IPFN Colloquium: Fabien Quéré

Fabien Quéré (LIDYL, CEA-CNRS)
Spatio-temporal metrology of attosecond pulses generated from plasma mirrors 

Hosted by J. Vieira and J. T. Mendonça
Thursday Feb 27, 10h, Meeting Room, Physics Department, Instituto Superior Técnico

When an intense laser pulse (l>1016 W/cm2) impinges a solid target, it creates a dense plasma at its surface. During an ultrashort laser pulse, this plasma only expands by a small fraction of the light wavelength, and keeps an almost step-like interface with vacuum: it thus behaves as a high-flatness mirror, called a plasma mirror, which can be exposed to extremely high laser intensities. The response of the plasma to the field then becomes highly non-linear, and high-order harmonics of the incident laser frequency are observed in the beam reflected by such a plasma mirror.
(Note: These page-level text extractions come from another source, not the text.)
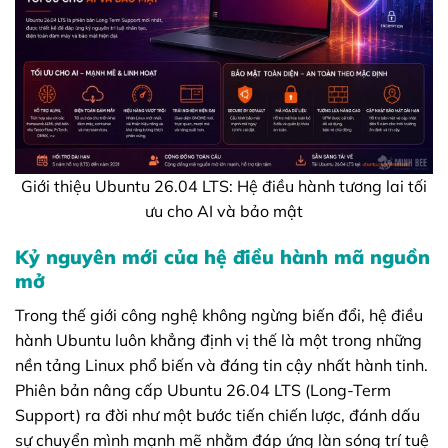
Giới thiệu Ubuntu 26.04 LTS: Hệ điều hành tương lai tối
ưu cho AI và bảo mật
Kỷ nguyên mới của hệ điều hành mã nguồn
mở
Trong thế giới công nghệ không ngừng biến đổi, hệ điều
hành Ubuntu luôn khẳng định vị thế là một trong những
nền tảng Linux phổ biến và đáng tin cậy nhất hành tinh.
Phiên bản nâng cấp Ubuntu 26.04 LTS (Long-Term
Support) ra đời như một bước tiến chiến lược, đánh dấu
sự chuyển mình mạnh mẽ nhằm đáp ứng làn sóng trí tuệ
Measuring the temporal and spatial properties of these attosecond pulses associated to these harmonics, in both amplitude and phase, has long been an experimental challenge. I will present how we have recently solved this issue by using different techniques inspired from powerful lensless imaging technique known as ptychography. Thanks to these new measurement schemes, we have been able to measure the spatio-temporal properties of the attosecond pulses generated by plasma mirrors, in the surface plane of the target, in different interaction regimes.
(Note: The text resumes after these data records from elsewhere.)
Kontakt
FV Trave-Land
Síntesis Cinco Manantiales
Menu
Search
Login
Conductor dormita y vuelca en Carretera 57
The insight gained through these measurements as well as advanced Particle-In-Cell simulations suggests that relativistic plasma mirrors exposed to petawatt lases pulses provide a realistic way to increase the highest light intensities achieved in the lab by orders of magnitude, potentially up to the Schwinger limit where electron-positron pairs are created from vacuum. I will conclude on the principle of this scheme and explain why this is – probably – experimentally tractable.